SAFER-STUDENT for Safe Deep Semi-Supervised Learning With Unseen-Class Unlabeled Data

Rundong He, Zhongyi Han, Xiankai Lu, Yilong Yin

Published: 01 Jan 2024, Last Modified: 03 Apr 2025IEEE Trans. Knowl. Data Eng. 2024EveryoneRevisionsBibTeXCC BY-SA 4.0

Abstract: Deep semi-supervised learning (SSL) methods aim to utilize abundant unlabeled data to improve the seen-class classification. However, in the open-world scenario, collected unlabeled data tend to contain unseen-class data, which would degrade the generalization to seen-class classification. Formally, we define the problem as safe deep semi-supervised learning with unseen-class unlabeled data.

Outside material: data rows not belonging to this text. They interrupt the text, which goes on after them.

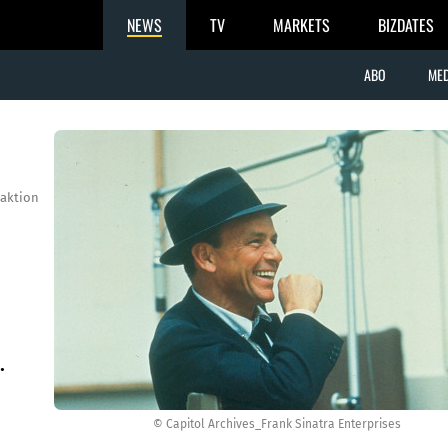
NEWS
TV
MARKETS
BIZDATES
ABO
MED
aktion
.
© Capitol Archives_Frank Sinatra Enterprises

One intuitive solution is removing these unseen-class instances after detecting them during the SSL process. Nevertheless, the performance of unseen-class identification is limited by the lack of suitable score function, the uncalibrated model, and the small number of labeled data. To this end, we propose a safe SSL method called SAFER-STUDENT from the teacher-student view. First, to enhance the ability of teacher model to identify seen and unseen classes, we propose a general scoring framework called Discrepancy with Raw (DR). Second, based on unseen-class data mined by teacher model from unlabeled data, we calibrate student model by newly proposed Unseen-class Energy-bounded Calibration (UEC) loss. Third, based on seen-class data mined by teacher model from unlabeled data, we propose Weighted Confirmation Bias Elimination (WCBE) loss to boost seen-class classification of student model. Extensive studies show that SAFER-STUDENT remarkably outperforms the state-of-the-art, verifying the effectiveness of our method in the under-explored problem.